The only concern I have with RIM's chat solution is a big one, and that's the inability to turn it off completely. It seems the Video Chat app doesn't have to be running for calls to be received, as the PlayBook rings with every incoming call whether the app is running or not. That means you are prone to interruption at the worst times, as I can find no way to turn off incoming calls. There is a Do Not Disturb setting which should block incoming calls, but that means you must actually run the app all the time to insure calls are blocked. The PlayBook has to be powered off to stop them from coming in otherwise. RIM needs to address this in a future update as you must be able to go silent when the app is not even running.
The Android app of the week is Taptu, a visual news reader that spans social networks and news sources. It presents the news items in a scrollable list that displays particularly well on my Galaxy Tab. There are a lot of predefined news feeds for major sites, and the user can define specific feeds to include in the news stream.

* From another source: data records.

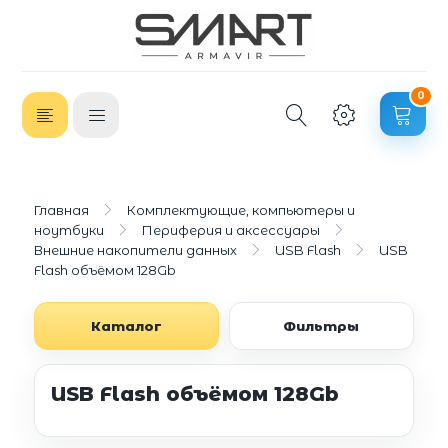
0
Главная
Комплектующие, компьютеры и
ноутбуки
Периферия и аксессуары
Внешние накопители данных
USB Flash
USB
Flash объёмом 128Gb
Каталог
Фильтры
USB Flash объёмом 128Gb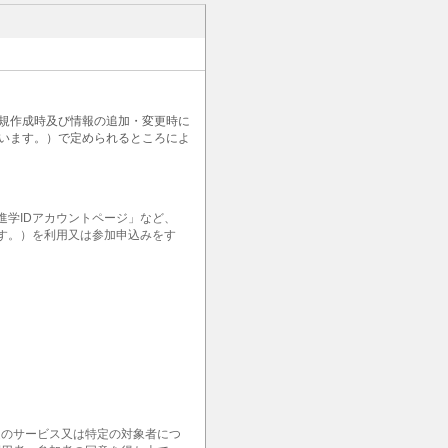
新規作成時及び情報の追加・変更時に
います。）で定められるところによ
学IDアカウントページ」など、
ます。）を利用又は参加申込みをす
定のサービス又は特定の対象者につ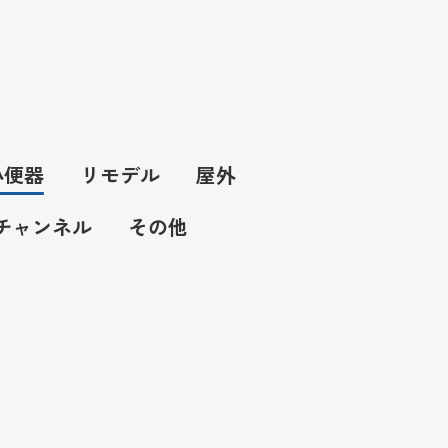
小便器
リモデル
屋外
Kチャンネル
その他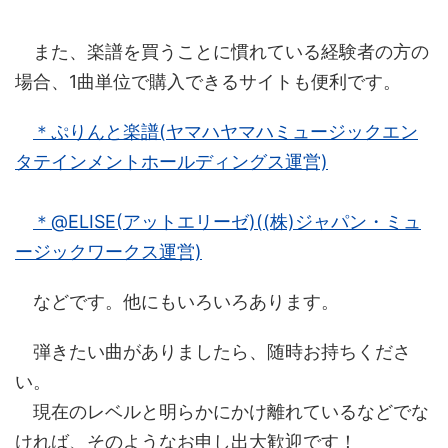
また、楽譜を買うことに慣れている経験者の方の
場合、1曲単位で購入できるサイトも便利です。
＊ぷりんと楽譜(ヤマハヤマハミュージックエン
タテインメントホールディングス運営)
＊@ELISE(アットエリーゼ)((株)ジャパン・ミュ
ージックワークス運営)
などです。他にもいろいろあります。
弾きたい曲がありましたら、随時お持ちくださ
い。
現在のレベルと明らかにかけ離れているなどでな
ければ、そのようなお申し出大歓迎です！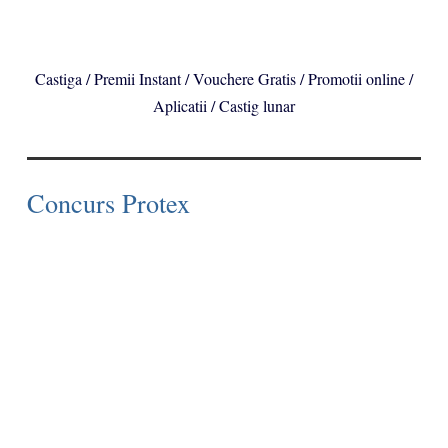
Castiga / Premii Instant / Vouchere Gratis / Promotii online /
Aplicatii / Castig lunar
Concurs Protex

Taptu can follow Twitter, Facebook and LinkedIn news streams, along with any Google Reader feed you have defined. Using a select combination of these sources, I was able to easily build a core news stream that is very useful in my work. Each news feed consists of a series of "cards" that display a single news item, and these cards can be swiped left and right to spin quickly through a news feed. Feeds can be dragged around to a desired order to appear on the display, providing total customization for the user experience.
The app displays perfectly in both landscape and portrait orientations, and is lightning fast for both updates and interaction with the feeds. Individual news items can be starred for saving or shared with friends with a few screen taps. Taptu allows configuring the device to update all feeds when the device is shaken, a useful option. Taptu is free and is highly recommended for Android users. It works surprisingly well on smaller smartphone screens, too. There is an iOS version but I haven't tested it.
Ebook of the week
This week I finished The Fallen Angel, by David Hewson. This is the latest in the wonderful Nic Costa series, and is my favorite in the series. Hewson tells a twisting tale of murder by artfully combining current affairs with a sordid event in Roman history. The story works beautifully on every level, and kept me turning the pages all the way until the surprise ending.
I hope you enjoyed sharing my week in Mobile News Manor as much as I enjoyed it. I love writing this column as I can expand on my gadget and app testing beyond typical reviews, and get more into how a particular piece of tech adds value to my work.